Who knows that Columbus, prior to his career as a sailor, had been a slave trader by profession who would become a holy crusader and personally responsible for the killing of about half a million Natives and that it was already Columbus who introduced those measures generally attributed to later conquistadors, such as enslaving Indians and hunting them down with dogs?
In "American Holocaust. Columbus and the Conquest of the New World" (Oxford University Press 1992), David E. Stannard not only dispels common myths, he tells the reader what was lost: the incredible variety of cultures and the impressive achievements Native Americans had developed throughout the millennia. How well known is the fact that most Native Americans were living in towns and villages as farmers, long before Columbus and that the majority of Native societies in Northern America was organized democratically, including women's right to vote, long before such an idea was conceivable to Europeans?
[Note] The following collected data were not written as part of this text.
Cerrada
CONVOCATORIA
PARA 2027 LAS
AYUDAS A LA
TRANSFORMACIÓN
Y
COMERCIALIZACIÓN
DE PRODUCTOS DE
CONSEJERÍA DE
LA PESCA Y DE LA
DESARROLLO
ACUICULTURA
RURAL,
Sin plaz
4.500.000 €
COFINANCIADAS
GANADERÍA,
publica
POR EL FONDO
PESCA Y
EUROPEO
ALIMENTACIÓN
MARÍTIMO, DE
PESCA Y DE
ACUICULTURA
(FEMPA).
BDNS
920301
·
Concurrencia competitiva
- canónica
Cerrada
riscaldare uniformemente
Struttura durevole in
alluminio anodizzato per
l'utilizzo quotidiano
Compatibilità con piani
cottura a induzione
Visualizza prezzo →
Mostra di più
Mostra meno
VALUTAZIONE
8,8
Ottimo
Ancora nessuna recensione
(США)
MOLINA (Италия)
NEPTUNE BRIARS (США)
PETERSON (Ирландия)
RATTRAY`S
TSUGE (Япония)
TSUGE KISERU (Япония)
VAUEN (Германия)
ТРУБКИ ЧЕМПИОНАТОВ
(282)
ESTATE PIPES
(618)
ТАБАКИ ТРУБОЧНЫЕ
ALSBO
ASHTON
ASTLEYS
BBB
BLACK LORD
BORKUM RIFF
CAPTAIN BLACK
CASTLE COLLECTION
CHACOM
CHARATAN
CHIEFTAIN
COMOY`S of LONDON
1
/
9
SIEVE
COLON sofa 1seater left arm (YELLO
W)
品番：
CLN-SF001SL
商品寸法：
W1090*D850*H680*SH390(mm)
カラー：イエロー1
How well known is it that - unlike European cities of the time - the magnificent capital of the Aztec society took its "drinking water ... from springs ... piped into the city by a huge aquaeduct system" that amazed the Spaniards (p. 5), just as they were amazed at the city's cleanliness and order: "at least 1000 public workers were employed to maintain the city's streets and keep them clean" (p. 5).
When Columbus and a handful of Spanish sailors landed in the Caribbean, this was the beginning of "far and away, the most massive act of genocide in the history of the world" (p. x) and cost more than a hundred million lives in five centuries: "To put this in a contemporary context, the ratio of native survivorship in the Americas following European contact was less than half of what the human survivorship would be in the United States today if every single white person and every single black person died" (p. x).
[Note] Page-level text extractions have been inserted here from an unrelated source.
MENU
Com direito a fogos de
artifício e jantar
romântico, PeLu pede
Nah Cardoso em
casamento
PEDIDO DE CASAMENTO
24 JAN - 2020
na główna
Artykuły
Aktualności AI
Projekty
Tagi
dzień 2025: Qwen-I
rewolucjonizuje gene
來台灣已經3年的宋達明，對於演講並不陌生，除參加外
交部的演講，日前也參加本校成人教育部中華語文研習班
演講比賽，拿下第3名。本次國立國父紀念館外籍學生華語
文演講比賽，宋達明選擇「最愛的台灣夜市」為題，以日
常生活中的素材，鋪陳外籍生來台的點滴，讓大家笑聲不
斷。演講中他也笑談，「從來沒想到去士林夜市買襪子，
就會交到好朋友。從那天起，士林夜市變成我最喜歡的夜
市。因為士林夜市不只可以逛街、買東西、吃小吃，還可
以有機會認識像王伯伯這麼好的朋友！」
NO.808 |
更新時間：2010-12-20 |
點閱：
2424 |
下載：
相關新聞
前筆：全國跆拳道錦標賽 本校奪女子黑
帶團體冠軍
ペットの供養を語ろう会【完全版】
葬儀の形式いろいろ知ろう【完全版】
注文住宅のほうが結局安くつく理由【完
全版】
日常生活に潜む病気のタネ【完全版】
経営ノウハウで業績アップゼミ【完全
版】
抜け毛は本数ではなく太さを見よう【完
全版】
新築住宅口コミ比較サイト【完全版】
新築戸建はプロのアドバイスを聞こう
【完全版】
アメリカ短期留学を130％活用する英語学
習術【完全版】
How well known is it that in the Spanish missions in California the Natives were forced to do slave labor and died in thousands and that the missions were "furnaces of death that sustained their Indian population levels for as long as they did only by driving more and more natives into their confines" (p. 137) ?
Stannard's main goal, however, is to find an answer to the question of which European cultural and religious traditions and precepts lead to this carnage and why these proved so lethal to the Native American cultures. His finds of theological predecessors of racist ideas - such as the Spaniard Sepulveda's discussion about whether the Natives were humans at all, or the widespread idea that the New World had been given to the Christians just as Canaan had been given to the Jews - are very thought provoking and insightful and to some readers certainly provocative.
Reading about hideous and appalling atrocities committed against Native Americans sometimes made me feel angry, sometimes very sad, yet Stannard writes always in a fair and calm manner, and - unlike many scholarly works - his book kept me fascinated from the first page to the last.